Right now it just seems like a curiosity (I probably wouldn't want to work for someone with such harebrained hiring process anyway) but I do worry that the trend might have some bad implications in the future.

I don't understand why people equate rebase with lying. I work on a team of 12 devs, and pre rebase workflow, gitk sort of looked like a rainbow due to it showing the actual interactions of each developers branch at the chronological time it happened. It was so complex that git bisect often couldn't find bad commits unless you used it a specific way. Basically it made the history next to useless. Post rebase, we see branch work serially, which makes it easy to find a bad commit, and obvious to see the transformations of the main branch of code.

I think people who complain about this fall into one of three camps:

1 - Are not using a topic branch workflow, and don't understand the hell that wreaks in history 2 - Are doing fast forward merges to merge branches back into the mainline, which makes it hard to see the points that development finished and the merge actually happened. 3 - Are rebasing long lived branches

It is just such a common complaint, and I have yet to hear of any down side that actually makes sense to me as someone who has a fair understanding of git

>It is just such a common complaint, and I have yet to hear of any down side that actually makes sense to me as someone who has a fair understanding of git

Probably because gaining a fair understanding of git is damned hard. Why you want to do things, and what these actions are actually for is not clear from the topology of the terms that git uses to describe these actions.

Fair enough, git does have a hellish interface. That is a great complaint, and I totally agree with it. The "zomg history editing!" thing just doesn't seem to die though, even though git been out for quite awhile now, and has become quite popular
I think complaints about history editing have some validity - as a team leader, I definitely do not want the history of my project, warts and all, to be editable by junior members attempting to hide mistakes/flaws in the production flow. This leads to cacophony when time comes to figure out why things went wrong, if they do, somewhere in the past.
This is not what rebase is for. As a team leader, nobody can rewrite the history of your project but you.
My pet peeve has always been the staging area. It encourages partial commits which couldn't have been tested because they never actually existed in the filesystem.

I like rewriting history, though. If I commit A then B, then realize A was wrong, I test and commit a fix then autosquash it so my history goes A' then B. Historical commits which didn't work are worse than useless, and if someone branched from them, the sooner we all figure it out and fix it the better. And the ugly truth will still be there in the reflog for a month.
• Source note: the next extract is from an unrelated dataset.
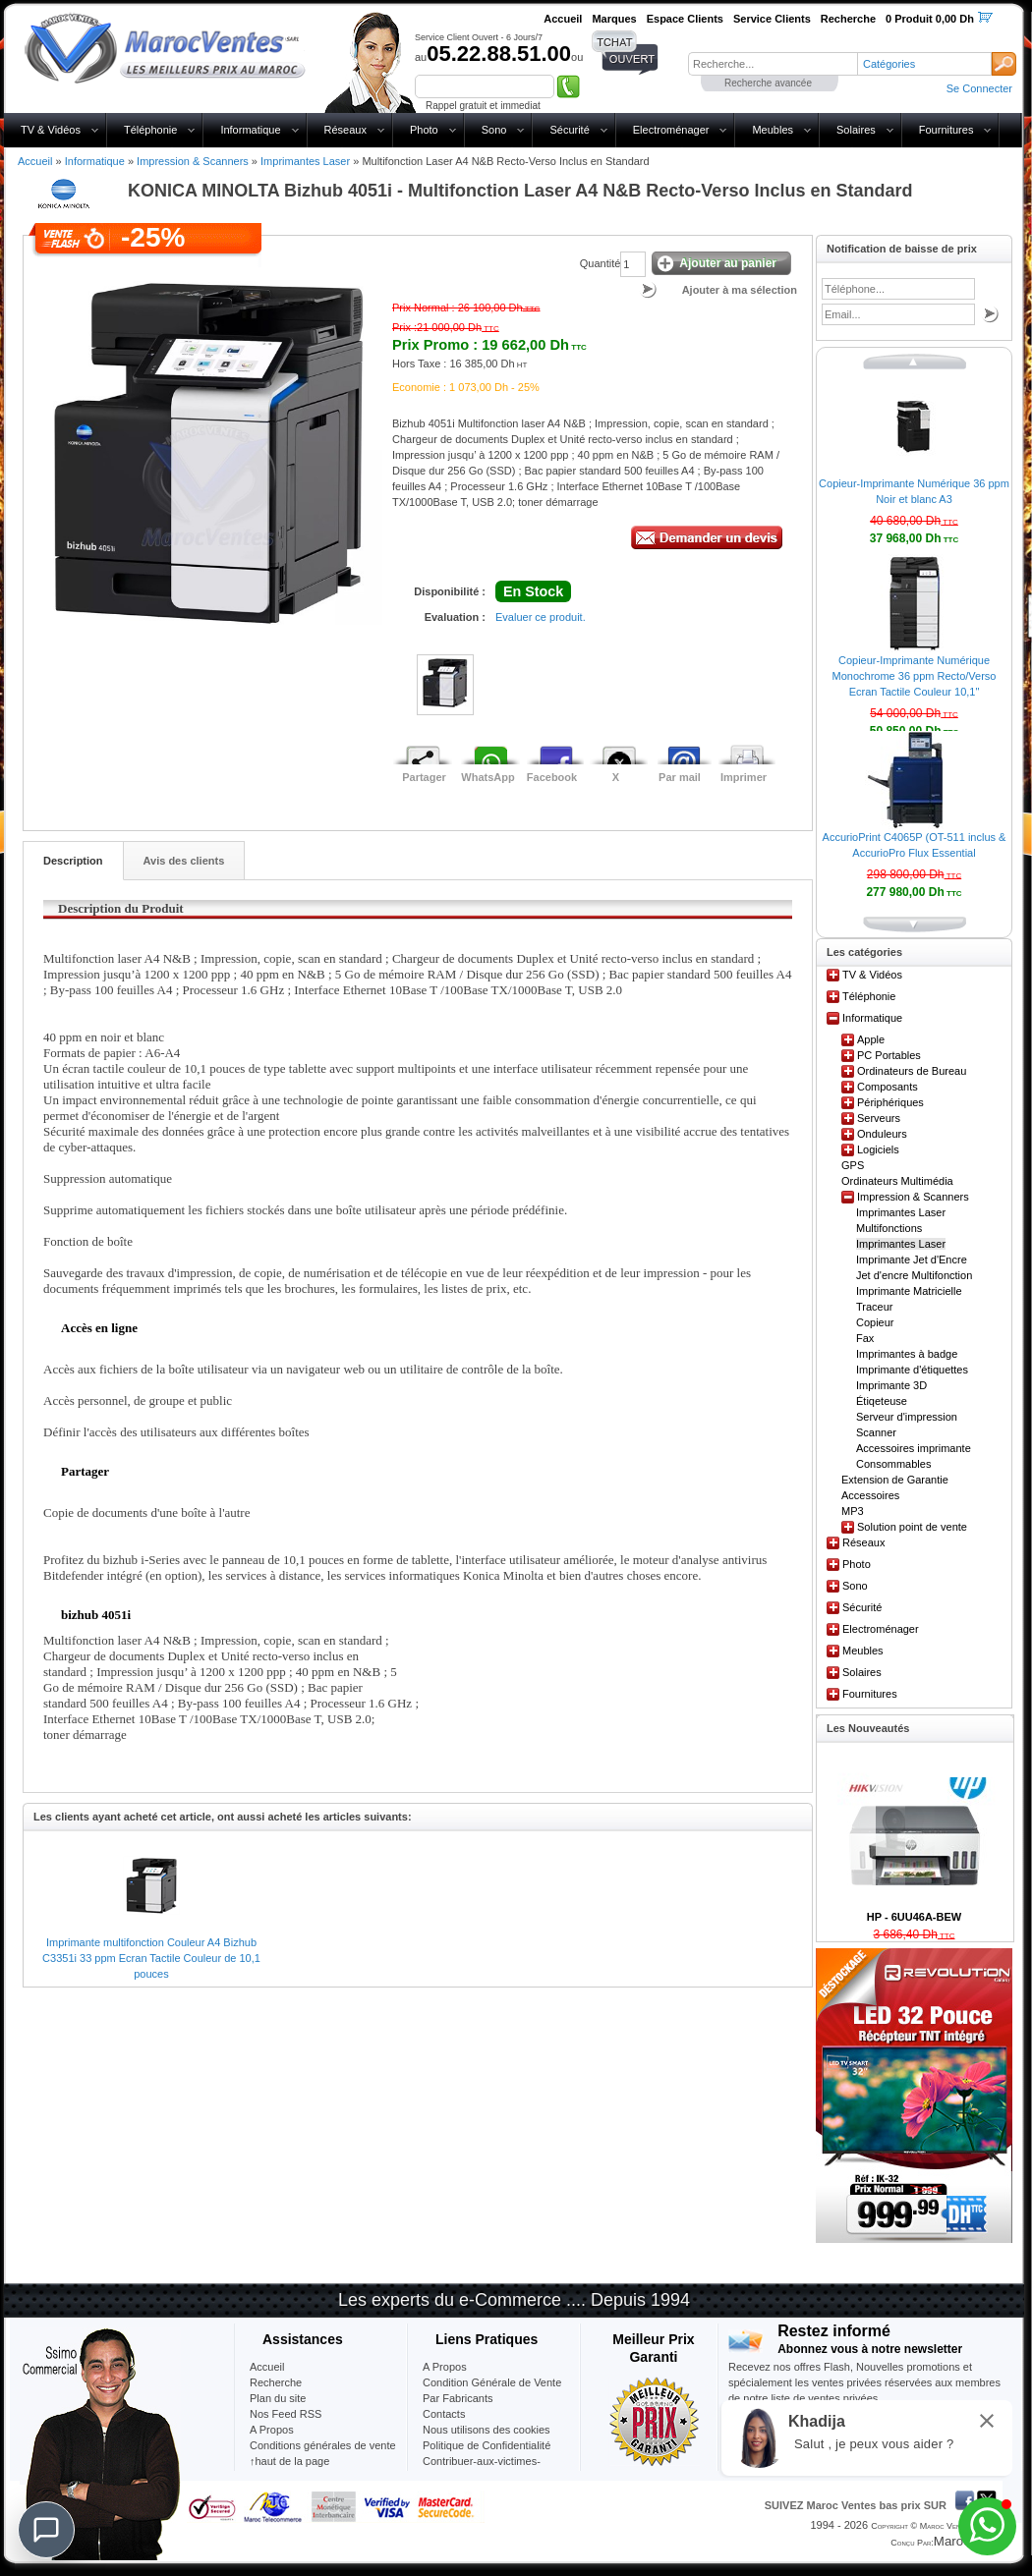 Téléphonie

Could you explain your first point a little more, I'm not following what you're saying?
When I make two changes to foo.c, and use "git add --patch" to apply one change but not the other to the staging area, my next commit will contain a version of foo.c that was never present out in my working copy where I could compile it.
Git's stash and clean commands make it possible to test partial commits built up in the staging area pretty easily. There's even a section of the man page for stash that's titled "Testing partial commits". I think this is essentially the flow described there:

  emacs foo.c # make two changes
  git add --patch foo.c # stage only one change
  git stash save --keep-index # stash changes not yet staged
  git clean -f # delete untracked files, like build artifacts
  # now the files on disk are in the same state as what you are about to commit
Sure, it's more complicated than just not having a staging area, but it can be really useful, and it's really cumbersome to manually tease apart changes in the same file.
Thanks, I had missed that. It's almost as handy as the --patch option "git stash" didn't have.